Тип 2 — со щитком (28 экз.; табл. 14, рис. 36-12, 37). Большинство исследователей именуют подобный тип колчанами «с карманом». Нам кажется более удачным термин «щиток», так как функцией этого приспособления являлось не закрывать, а огораживать (Овчинникова, 1982, с. 215). Для предохранения от уколов наконечниками стрел с оборотной стороны колчан делался длиннее на 15-20 см, образуя щиток, который обычно был завёрнут с одной или двух сторон. Иногда щиток был окрашен в красный цвет (Даг-Аразы V-1). Такого типа колчаны со щитком получают наибольшую популярность и преимущества в употреблении у тюрков-тугю Саяно-Алтая и выходят за пределы Южной Сибири, распространяясь у кочевых племен до Подунавья в VIII-X вв.
Предложенная выше типология колчанов традиционна. Однако при исследовании этой категории тюркских древностей хотелось бы остановиться на колчанах со срезанным верхом из коллекции кокэльских погребений человека с конём. Известно, что стрелы в таких колчанах, или, как их ещё называют, в закрытых колчанах, укладываются наконечниками вниз. В прорисовках всех кокэльских погребений, где обнаружены колчаны, стрелы лежат наконечниками вверх на специальной подставке, которая выходит за пределы горловины колчана (Вайнштейн, 1966, с. 300, рис. 11; с. 303, рис. 14). Судя по описанию и фрагментам, изображённым на рисунках, то же самое можно сказать и о колчане из Кудыргэ 5 (Гаврилова, 1965, с. 29, табл. XI-18). Что же касается экземпляра из МТ 58-Х (Грач А.Д., 1960а, рис. 61), то сохранность его настолько плоха, что трудно определить его принадлежность к какому-либо типу колчанов.

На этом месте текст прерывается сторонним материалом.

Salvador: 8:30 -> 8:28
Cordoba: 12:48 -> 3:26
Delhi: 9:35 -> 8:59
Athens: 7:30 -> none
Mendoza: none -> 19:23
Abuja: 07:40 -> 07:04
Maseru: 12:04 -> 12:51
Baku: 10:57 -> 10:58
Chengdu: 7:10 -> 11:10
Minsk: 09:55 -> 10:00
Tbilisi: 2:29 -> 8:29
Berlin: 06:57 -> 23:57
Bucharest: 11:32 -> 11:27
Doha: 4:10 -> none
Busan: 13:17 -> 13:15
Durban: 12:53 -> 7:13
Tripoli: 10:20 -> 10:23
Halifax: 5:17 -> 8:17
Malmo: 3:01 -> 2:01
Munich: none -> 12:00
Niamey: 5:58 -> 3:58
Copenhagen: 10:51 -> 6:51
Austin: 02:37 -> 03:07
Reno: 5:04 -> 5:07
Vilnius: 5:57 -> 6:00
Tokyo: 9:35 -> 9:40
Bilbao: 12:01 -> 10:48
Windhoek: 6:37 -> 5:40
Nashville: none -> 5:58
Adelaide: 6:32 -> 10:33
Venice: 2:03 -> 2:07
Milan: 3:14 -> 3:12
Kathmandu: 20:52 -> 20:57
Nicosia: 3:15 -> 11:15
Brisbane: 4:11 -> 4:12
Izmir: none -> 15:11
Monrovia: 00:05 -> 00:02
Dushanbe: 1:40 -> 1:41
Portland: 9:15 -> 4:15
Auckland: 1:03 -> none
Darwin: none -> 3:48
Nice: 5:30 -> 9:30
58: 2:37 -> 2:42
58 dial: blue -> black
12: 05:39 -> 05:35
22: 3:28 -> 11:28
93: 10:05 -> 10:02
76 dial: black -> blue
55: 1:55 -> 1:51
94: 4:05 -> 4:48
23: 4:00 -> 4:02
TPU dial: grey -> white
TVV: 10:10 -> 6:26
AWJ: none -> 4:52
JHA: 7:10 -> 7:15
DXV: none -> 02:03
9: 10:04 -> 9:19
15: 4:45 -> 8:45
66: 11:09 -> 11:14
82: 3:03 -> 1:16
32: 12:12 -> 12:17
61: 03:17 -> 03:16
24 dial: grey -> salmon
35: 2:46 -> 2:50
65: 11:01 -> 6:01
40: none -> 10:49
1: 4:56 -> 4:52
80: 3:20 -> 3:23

Конечно, можно предположить, что потребность носить стрелы
(77/78)
наконечниками вверх отразилась в приспособлении старых форм колчанов, которые уступают место новым со щитком. Но в данном случае, на наш взгляд, перечисленные выше колчаны в силу плохой сохранности и нечёткой документации могли быть ошибочно отнесены авторами к типу «со срезанным верхом». Но если даже и сохранять традиционную типологическую принадлежность, ясно одно: эти колчаны уступают в количественном отношении типу со щитком. Последний намного чаще встречается в древнетюркских погребениях с конём (табл. 14). Поэтому вывод, к которому приходит Ю.И. Трифонов (1987, с. 197), — о локальных особенностях, выражающихся в данном случае в формах колчанов, — является далеко не бесспорным.
Чрезвычайно интересна сама постановка вопроса. Действительно, что же отражает форма колчанов? Может быть, назначение стрел, содержащихся в них: если стрелы с опереньем, то они, как известно, предназначались для стрельбы на дальнее расстояние. Именно такие находятся в колчанах со срезанным верхом. Что же касается стрел без оперенья, то они рассчитаны на ведение ближнего боя (стрельбы). Из раскопок нам хорошо известно, что такие стрелы помещались в колчаны со щитком. А может быть, форма отражает принадлежность колчана воину или охотнику? Очевидно, вопрос этот требует специального решения.
Дискуссионным являются рассуждения и о месте колчана в погребении и в реальной жизни древних тюрков. Если посмотреть на зависимость формы колчанов от их месторасположения, то в качестве гипотезы можно отметить следующее. Известно, что в реальной жизни всадник имел два колчана. На наш взгляд, один из них мог быть за спиной (со щитком) и находился непосредственно при всаднике в боевой готовности или на поясе в повседневности, как изображали это на писаницах и изваяниях. Именно такое положение отмечается в литературе (Кызласов Л.Р., 1969, с. 80; Вайнштейн, 1969, с. 69). Второй колчан со срезанным верхом приторачивался к седлу в качестве футляра для запасных стрел. Факт такого местоположения колчана также отмечался исследователями (Евтюхова, 1948, рис. 192; Гаврилова, 1965, с. 30).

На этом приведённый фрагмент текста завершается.